Ted reread the sign outside the Halloween haunted house. "What do you think that is?" he asked Cesar.

"A guy in a block of ice," Cesar said. "It's a rip-off."

"He's dead?"

"Of course he's dead , moron."

Ted paid the money and went inside. An open vault was set in a dismal hallway. Blue-tinged ice filled the vault. A network of cracks and bubbles clouded the ice. It was impossible to see anything more than the outline of whatever creature was inside. A vague hand (claw?) came within inches of the surface, frozen in a death grip.

"Welcome," said the attendant. "I am Mr. Plinth. You are privileged to gaze upon an authentic and educational aberration of nature. Gaze upon it and never be the same again!"

"What is it, exactly?" Ted asked.

"Some people see an angel and some see a devil. I think people see whatever they want to see. That thing in there, it changes. And sometimes you can hear creaking noises, like that thing is calling to someone . . . like it wants out of the ice. I've heard it!"

"What do you think it is?"

Plinth's laugh revealed crooked, tobacco-stained teeth. "An excellent question! Is it the Abominable Snowman? A Sasquatch? Who can tell? A man in Nevada accused me of sewing a sea lion's head on a dead monkey! I have spent the last 27 years studying this thing, and if anything, I know less than when I started."

"You satisfied?" Cesar taunted after Ted left the haunted house. "I told you it was a rip-off."

"Have respect for the dead," Ted replied.

"You idiot. My father saw the exact same thing when he was a kid in Mexico, only then it was supposed to be the body of John Dillinger. They keep sending that hunk of ice around the country. They tell people in one town it's a Bigfoot. They tell guys in the next town it's something they pulled out of a flying saucer. I heard it's just a dead bear from a circus somewhere."

"Then why are they making such a big deal about it?"

"Because people are stupid enough to pay $2 to see it, that's why."

Ted was silent for most of the walk home. "I wonder if anyone's ever melted the ice down to see what's in there," he said.

"Of course not," Cesar insisted. "The guy knows it's a bear."


The crumbling mansion used for the haunted house had not been occupied in years. Ted had heard that you could get inside through a rotted back door. That night he found his way in with a flashlight. The refrigerator's hum led him to the ice devil. Ted pulled the electric plug free of the socket.
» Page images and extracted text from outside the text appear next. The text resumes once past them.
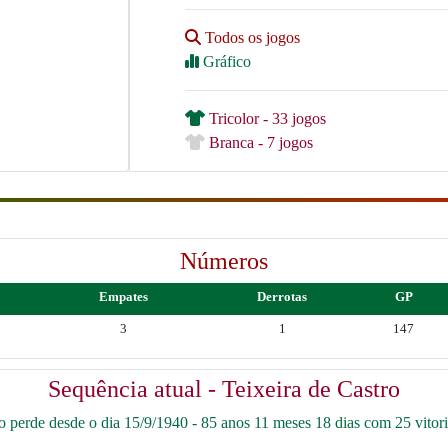
Todos os jogos
Gráfico
Tricolor - 33 jogos
Branca - 7 jogos
Números
Empates
Derrotas
GP
3
1
147
Sequência atual - Teixeira de Castro
perde desde o dia 15/9/1940 - 85 anos 11 meses 18 dias com 25 vitori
He poured salt on the ice to speed the melting.

"I don't know what you are, Mr. Devil," Ted whispered, "but I'm going to find out."

Ted hadn't bargained on how long it would take the ice to melt. It took forever for just the top half inch to turn to cloudy liquid. Ted could see the "claw" a little better--that was all. As hours passed, Ted slumped on the floor. Gentle dripping lulled him to sleep. . . .

"WHAT WAS THAT?!?" Ted awoke suddenly. Was someone in the house? He didn't see anyone. Ted leaned over the vault. The ice was nearly all gone now. Ted's flashlight beam picked out nothing except a few dead leaves floating in stale water.

The vault's refrigerator chugged into action. It had been plugged in again. Ted turned, too slowly. Something as cold and raw as a beef liver wrapped around his head and held it under the water.


Mr. Plinth arrived late the next afternoon. He found muddy footprints leading away from the vault. "Kids," he cursed. He shook his head and checked the vault.

The ice devil had changed again. It glowed like a haunted gem. Plinth blinked and saw the source of the glow. The devil's hand clasped a flashlight. Its beam cut through frozen swirls of bubbles. Plinth gulped from his pocket flask.

"Well, I'll be the devil," he muttered. But now Ted was.